MLAs stall passage of CGS budget

$1.2-million-a-year lease renewal with Enokhok Corp. comes under fire

By JIM BELL

How much is it costing us?

Until MLAs get an answer to that question, they will refuse to approve the Depart­ment of Community and Government Services budget.

The information they want, but could not get as of Nunatsiaq News press-time this week, is the cost of a controversial office space lease for a building owned by the Enokhok Corp. of Cambridge Bay.

The Enokhok Corp., whose shareholders once included Kelvin Ng, the former MLA and cabinet minister, signed a 20-year office space lease in 1986 with the Government of the Northwest Territories, worth about $1.2 million a year.

That deal, inherited by the Government of Nunavut in 1999, expired in February of 2006. Since then, the GN’s CGS department and Enokhok have continued the lease through what’s called an “overhold.”

But when MLAs discovered last week that the two sides worked out a new lease in a deal that’s now ready to go to cabinet, they said they won’t vote to approve it until they get more information about how much it will cost.

Every afternoon since March 7, MLAs have formed themselves into a “committee of the whole” to study the GN’s 2007-08 budget line by line, department by department, with cabinet ministers and other officials appearing as witnesses.

That work ground to a halt March 14, when MLAs started asking questions about the status of the Enokhok lease during scrutiny of the CGS department’s budget. The CGS department now performs the procurement work that used to be done by the old Public Works department.

Levinia Brown, the minister of CGS, her deputy minister, Pam Hine, and Mike Rafter, the department’s financial comptroller, told MLAs that the GN’s lease payments on the 33,000-square-foot building would be 20 per cent less than what the GN pays on average for leased space.

And they said the GN would own the building after the second lease expires, but they didn’t say when the new lease would expire.

They added that the GN would spend $2.2 million during the first two years of the new lease to make improvements to the aging building.

But they would not tell MLAs about the exact financial terms of the new deal, such as how much money it will cost the government each year. Rafter said that’s “privileged information” and that the lease has not yet been signed.

That answer did not please Keith Peterson, the MLA for Cambridge Bay.

“We are members of the legislative assembly. We are the guardians of the public purse,” Peterson replied.

Peterson went on to say that since the department has already made a recommendation on the lease to the financial management board, they must have some figures that can be provided to MLAs.

A few minutes later, Hunter Tootoo, the MLA for Iqaluit Centre, introduced a motion to defer the CGS budget until MLAs get the information they want.

“It is public money that we’re going to be voting on in this budget, so I think until we get more information that this department be deferred,” Tootoo said.

After Tootoo’s motion passed, MLAs skipped the rest of the CGS department’s budget and jumped into the Department of Culture, Language, Elders and Youth.

When the GNWT signed the Enokhok lease in 1986, it was normal for the territorial government to sign no-bid, untendered deals with private community development corporations, mostly long-term leases for office space or staff housing whose terms were shrouded in secrecy. Those deals usually received little public scrutiny at that time.

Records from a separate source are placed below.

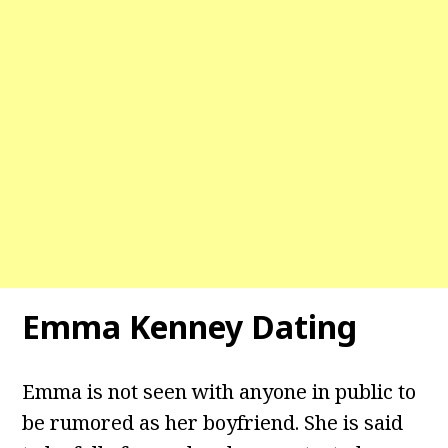
Emma Kenney Dating
Emma is not seen with anyone in public to
be rumored as her boyfriend. She is said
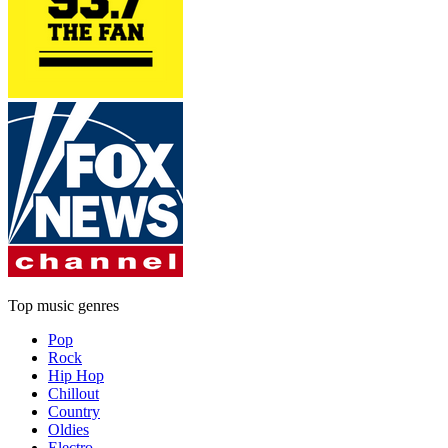
Top music genres
Pop
Rock
Hip Hop
Chillout
Country
Oldies
Electro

Critics said this practice was financially irresponsible and exposed the territorial government to accusations that such leases were a licence to print money for politically-connected business people.

But GNWT officials defended them as a way of helping aboriginal people get into the real estate business in their own communities.

But in 2001, the Auditor General of Canada, Sheila Fraser, told the Nunavut government that they must give the legislature more information about its leases so MLAs understand their true costs before voting to approve them.

Fraser said that as of 2000, the GN was committed to making $486 million in lease payments over the next 20 years, and the following year signed itself on to another $145 million in new leases.

The auditor general said MLAs weren’t getting a chance to properly scrutinize these lease agreements because the GN did not include the information in budget documents.

In one lease, the auditor general said, the final cost to the government was 50 per cent higher than if the government had paid cash for the building.

To prevent these mistakes in the future she recommended that GN officials evaluate new leases to find out whether it’s cheaper for the government to buy such buildings or build them with its own money.

Levinia Brown and her officials told MLAs that officials did do such an evaluation before deciding to renew the Enokhok lease.

As of press-time this week, MLAs had not returned to the CGS department’s budget.